You can read my Updates to learn more about what I was doing while working on the project. You can also watch my EPF Day Presentation from Devconnect Istanbul 2023.
I wanted to make a tool for node operators to get information about their nodes. Initially, I just wanted to show if another node on the network could connect to your node, so you knew your router/firewalls were set up correctly, but then Mario Havel suggested I revive the Node Crawler project for my Ethereum Protocol Fellowship project. I worked on the project permissionlessly (when I had time) as I still have a full-time job.
The goal of the project is still for node operators to get information about their nodes, but also for researchers, and core developers to get information about the various Ethereum networks. So I'm focusing on features which will be most useful to these groups. All crawled data is kept. Nothing is filtered, or excluded. Even non-Ethereum network data is kept. Consensus layer and portal network clients are coming soon.
It's also very important that the project be GPL-compatible, and must be just as easy for anyone to run as it is to run an Ethereum node. These have been the main design considerations for the technologies used.
Most concepts should be pretty easy to understand if you are running a node, but I think some should be explained in more detail.
The crawler not only connects to nodes found on the discovery network, but also accepts connections, so nodes will randomly find the crawler on the discovery network and try to connect to it as a peer. The crawler is connected to, and crawling both DiscV4, and DiscV5 discovery networks.
The node's details are saved to the database and the crawler disconnects so the node's peer limit is not needlessly consumed.
Accepting connections is a critical feature of the crawler for nodes which cannot be reached because they are behind a firewall or Carrier-grade NAT. We would not have the details of these nodes if they did not connect at least once to the crawler. Since we have to wait for these nodes to connect to update their details, there are quite a few nodes with stale data.

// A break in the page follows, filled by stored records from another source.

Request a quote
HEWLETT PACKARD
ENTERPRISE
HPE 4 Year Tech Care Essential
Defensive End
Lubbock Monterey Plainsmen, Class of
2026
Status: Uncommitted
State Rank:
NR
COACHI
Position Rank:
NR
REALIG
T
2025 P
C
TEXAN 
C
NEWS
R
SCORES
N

This is how the details of the node was acquired, and is in reference to the
crawler. So Dial
refers to the crawler dialing a connection, and Accept
refers to the crawler accepting a connection.
As we can see from the graph above, most (> 60%) of the nodes cannot accept connections. If this is your node, please review your router/firewall configurations so we can pump that success percentage number up.

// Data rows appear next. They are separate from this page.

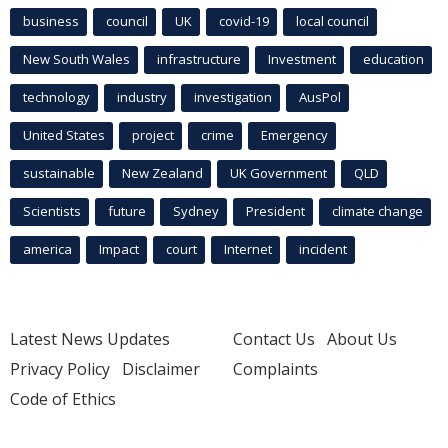
business
council
UK
covid-19
local council
New South Wales
infrastructure
Investment
education
technology
industry
investigation
AusPol
United States
project
crime
Emergency
sustainable
New Zealand
UK Government
QLD
Scientists
future
Sydney
President
climate change
america
Impact
court
Internet
incident
Latest News Updates
Contact Us
About Us
Privacy Policy
Disclaimer
Complaints
Code of Ethics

A string containing a bunch of information about the node. From this, we can extract:
Not all nodes contain all this data, so you might see places where this is blank.
This is a difficult thing to do since most of the nodes are not exposed to the internet so they cannot accept connections from peers.
A crawler which is only trying to connect to nodes will have a very limited view of the network because they will only be able to get details of nodes which are accepting connections.
Even when nodes are properly open to connections, they very commonly have too many peers, so we cannot update their details. This situation is still considered as a successful dial attempt, but we are unable to update the node's details. This problem is most common with Geth. Other nodes seem to be less strict with the peer limit.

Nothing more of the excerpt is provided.